Bei der Erstbehandlung der ALL bilden Cortison-Abkömmlinge in Kombination mit Vincristine nach wie vor das Rückgrat der Induktion. Sie werden in der Regel ergänzt durch ein Antracyclin (Daunorubicin) und L-Asparaginase. Mit diesem Behandlungsschema erreichen 70-80% der Erwachsenen eine Remission. In den letzten Jahren sind für die einzelnen Unterformen der ALL zum Teil individualisierte, verstärkte Induktionstherapien eigeführt worden, die eine Verbesserung der Ergebnisse erwarten lassen.

Einer frühzeitigen Postremissionstherapie kommt eine gesicherte, wichtige Bedeutung zu, ohne welche die meisten Patienten rasch Rückfälle erleben. Dazu wurden in letzter Zeit zunehmend intesivere Konsolidationen angewandt. Weit mehr als bei der AML hat sich bei ALL-Therapie das Konzept einer Risiko-adaptierten Induktions- und Konsolidationstherapie durchgesetzt. Die Einteilung in verschiedene Untergruppen der ALL (T-, B- und 0-ALL), ihr mittels Immunphänotypisierung charakterisierter Reifegrad und der systematische Einbau der Chromnosomen-Analyse in die initiale Diagnostik haben dazu geführt, dass heute vielerorts unterschiedlich starke Induktionen und unterschiedliche Postremissions-Strategien angewandt werden.


Stellung der Knochenmark- oder Stammzell-Transplantatiom

Als Postremissionstherapie hat die Knochenmark- oder Stammzelltransplantation zweifellos das höchste kurative Potential. Ihr Nachteil liegt darin, dass sie durch eine höhere Rate schwerer Frühkomplikationen belastet ist. Bei allogenen Transplantationen (Spender ist ein Geschwister oder ein genügend gut übereinstimmender Freiwilliger) liegen die letalen Frühkomplikationen im Bereich von 20%, bei freiwilligen Fremdspendern gar noch höher.

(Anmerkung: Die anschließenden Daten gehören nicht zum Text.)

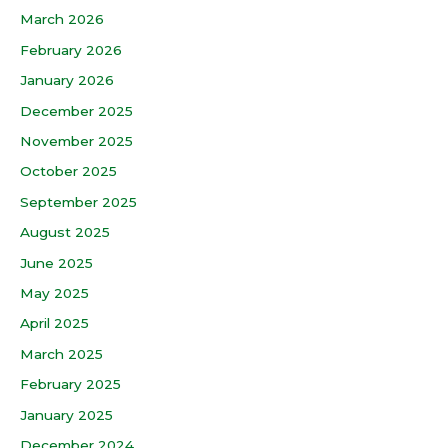
March 2026
February 2026
January 2026
December 2025
November 2025
October 2025
September 2025
August 2025
June 2025
May 2025
April 2025
March 2025
February 2025
January 2025
December 2024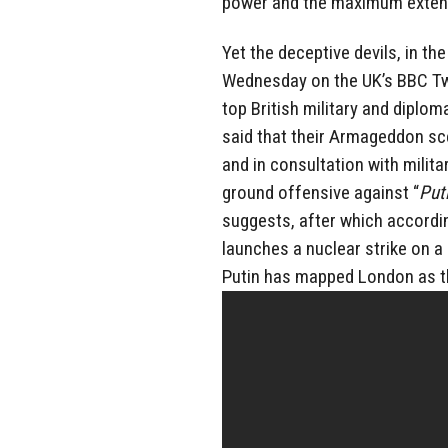
power and the maximum exten
Yet the deceptive devils, in th
Wednesday on the UK’s BBC Tw
top British military and diplo
said that their Armageddon s
and in consultation with milita
ground offensive against “
Put
suggests, after which accordi
launches a nuclear strike on a
Putin has mapped London as th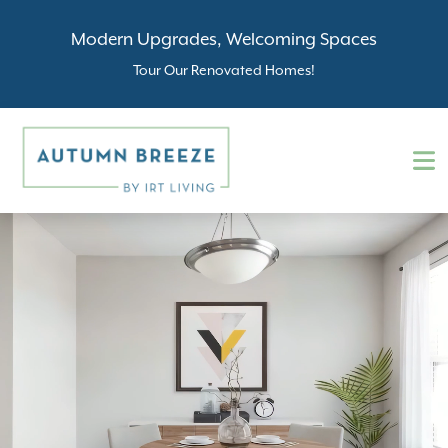
Modern Upgrades, Welcoming Spaces
Tour Our Renovated Homes!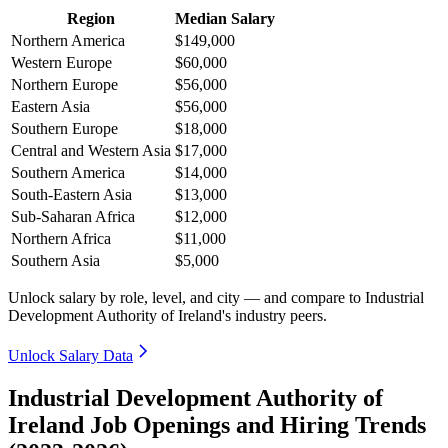
Region
Median Salary
Northern America
$149,000
Western Europe
$60,000
Northern Europe
$56,000
Eastern Asia
$56,000
Southern Europe
$18,000
Central and Western Asia
$17,000
Southern America
$14,000
South-Eastern Asia
$13,000
Sub-Saharan Africa
$12,000
Northern Africa
$11,000
Southern Asia
$5,000
Unlock salary by role, level, and city — and compare to Industrial
Development Authority of Ireland's industry peers.
Unlock Salary Data
Industrial Development Authority of
Ireland Job Openings and Hiring Trends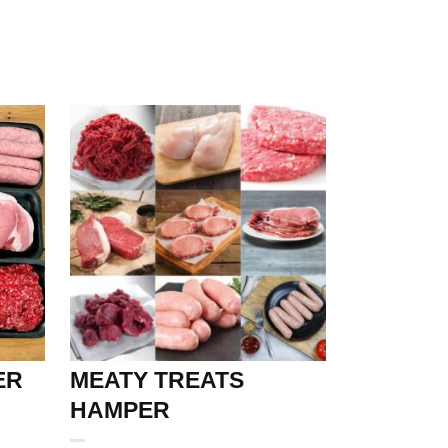
ER
MEATY TREATS
HAMPER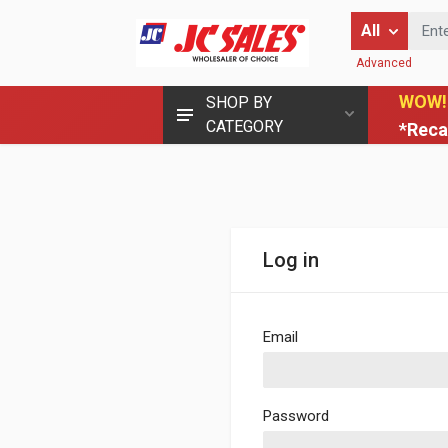
Enter Keyword
All
Advanced
WOW!
SHOP BY
CATEGORY
*Reca
Log in
Email
Password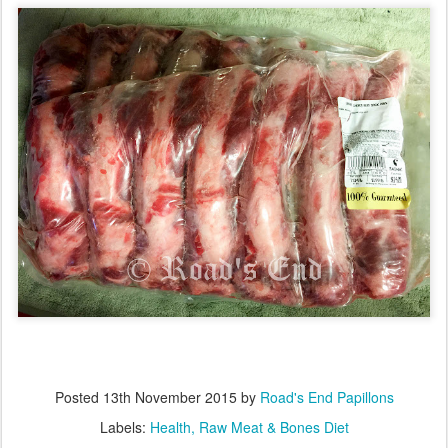
Posted
13th November 2015
by
Road's End Papillons
Labels:
Health
Raw Meat & Bones Diet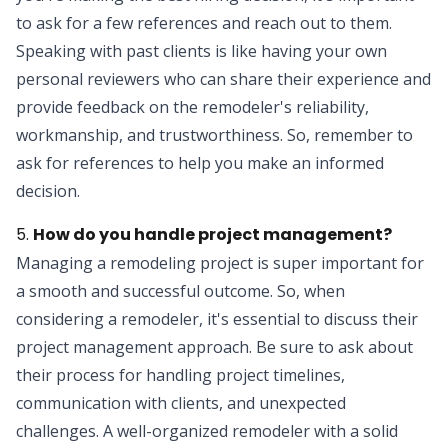
to ask for a few references and reach out to them.
Speaking with past clients is like having your own
personal reviewers who can share their experience and
provide feedback on the remodeler's reliability,
workmanship, and trustworthiness. So, remember to
ask for references to help you make an informed
decision.
5.
How do you handle project management?
Managing a remodeling project is super important for
a smooth and successful outcome. So, when
considering a remodeler, it's essential to discuss their
project management approach. Be sure to ask about
their process for handling project timelines,
communication with clients, and unexpected
challenges. A well-organized remodeler with a solid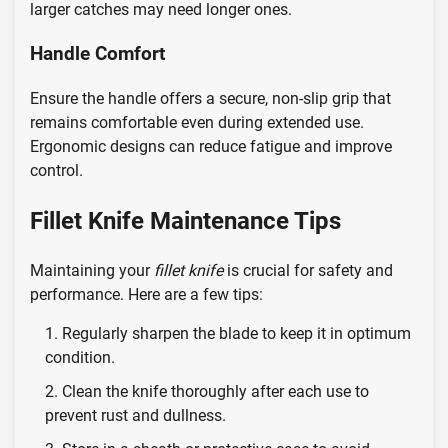
larger catches may need longer ones.
Handle Comfort
Ensure the handle offers a secure, non-slip grip that
remains comfortable even during extended use.
Ergonomic designs can reduce fatigue and improve
control.
Fillet Knife Maintenance Tips
Maintaining your
fillet knife
is crucial for safety and
performance. Here are a few tips:
Regularly sharpen the blade to keep it in optimum
condition.
Clean the knife thoroughly after each use to
prevent rust and dullness.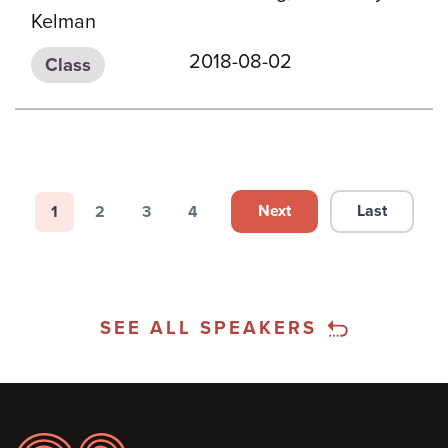
Kelman
2018-08-02
Class
Pagination
Next
Last
1
2
3
4
Next page
Last page
Page
Page
Page
Page
SEE ALL SPEAKERS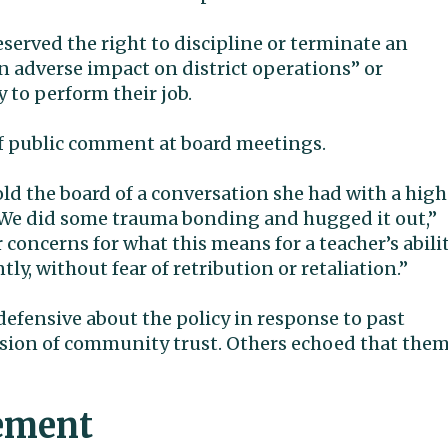
eserved the right to discipline or terminate an
an adverse impact on district operations” or
 to perform their job.
of public comment at board meetings.
ld the board of a conversation she had with a high
 “We did some trauma bonding and hugged it out,”
concerns for what this means for a teacher’s abili
tly, without fear of retribution or retaliation.”
efensive about the policy in response to past
osion of community trust. Others echoed that the
tement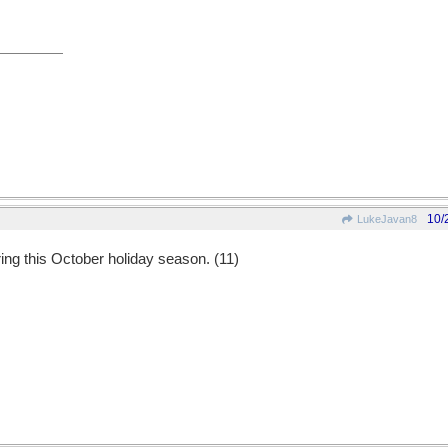
10/
LukeJavan8
ring this October holiday season. (11)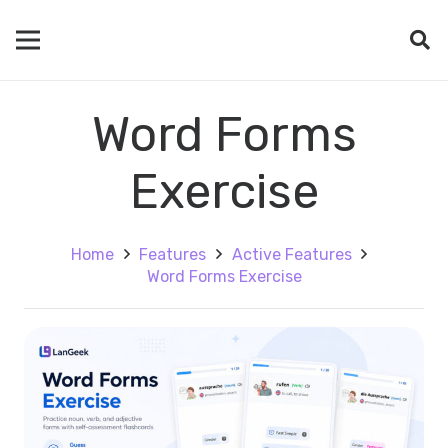
Word Forms
Exercise
Home
Features
Active Features
Word Forms Exercise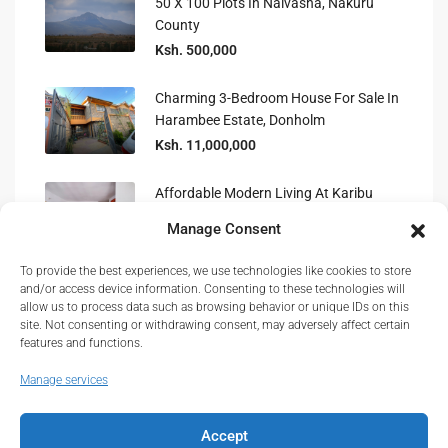
50 X 100 Plots In Naivasha, Nakuru
County
Ksh. 500,000
Charming 3-Bedroom House For Sale In
Harambee Estate, Donholm
Ksh. 11,000,000
Affordable Modern Living At Karibu
Homes, Athi River 2-Bedroom
Manage Consent
To provide the best experiences, we use technologies like cookies to store
Prime Level 4 Hospital For Sale In
and/or access device information. Consenting to these technologies will
Murang’a Town, Kenya
allow us to process data such as browsing behavior or unique IDs on this
site. Not consenting or withdrawing consent, may adversely affect certain
features and functions.
Manage services
Accept
© Real Estate Kenya© 2026.
About
|
Privacy
|
Terms and Conditions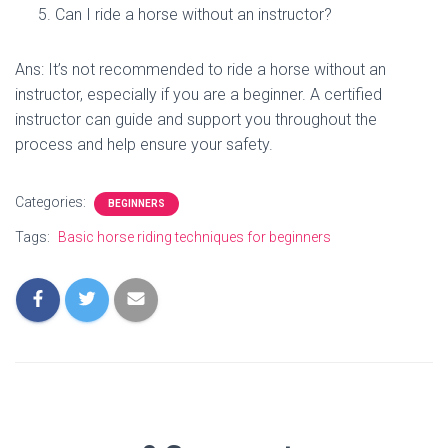
Can I ride a horse without an instructor?
Ans: It’s not recommended to ride a horse without an
instructor, especially if you are a beginner. A certified
instructor can guide and support you throughout the
process and help ensure your safety.
Categories:
BEGINNERS
Tags:
Basic horse riding techniques for beginners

Das Risiko tödlicher Frühkomplikationen nimmt mit steigendem Alter stetig zu, weshalb die Indikation zur allogenen Transplantation bei über 40-50-Jährigen mit grosser Vorsicht gestellt wird. Bei jüngeren Patienten mit AML oder ALL mit prognostisch sehr ungünstiger Chromosomen-Störung ist die Vorname der Transplantation nach Abschluss der Induktionsbehandlung als die längerfristig bestmögliche Intensivierungstherapie weitgehend anerkannt. Kommt es nach rein konventionellen Therapien zu einem Krankheitsrückfall, so ist die Transplantation beim Erwachsenen die einzige kurative Behandlungsmöglichkeit, wenn auch die Heilungschancen deutlich geringer sind (25-30%, verglichen mit 50-70% in erster Remission).
Bei moribunden, „austherapierte“ Patienten ist eine Transplantation nicht sinnvoll.

Da nur 30% der Leukämie-Patienten über einen genügend übereinstimmenden (HLA-identischen) Familienspender verfügen, musste für den Grossteil der Patienten andere Intensivierungstherapien entwickelt werden. In verschiedenen Studien wurde gezeigt, dass statt der Stammzellen eines anderen Menschen auch Patienten-eigene Stammzellen für den Wiederaufbau der Blutbildung nach intensivierten Behandlungen in Frage kommen können (sog. Autologe Stammzell-Transplantation). Da diese Art der Transplantation eine deutlich geringere Frühmortalität aufweist als die allogene Form, sind die Chancen eines leukämiefreien Zustandes während den ersten Jahren nicht verschieden von denjenigen nach allogener Transplantation. Weil die autologe Transplantation nicht auf einen übereinstimmenden Spender angewiesen ist und auch in höherem Alter erfolgreich angewandt werden kann, hat diese Form der Intensivierungstherpaie eine zunehmende Verbreitung gefunden. Langfristige Vergleichsstudien fehlen allerdings noch.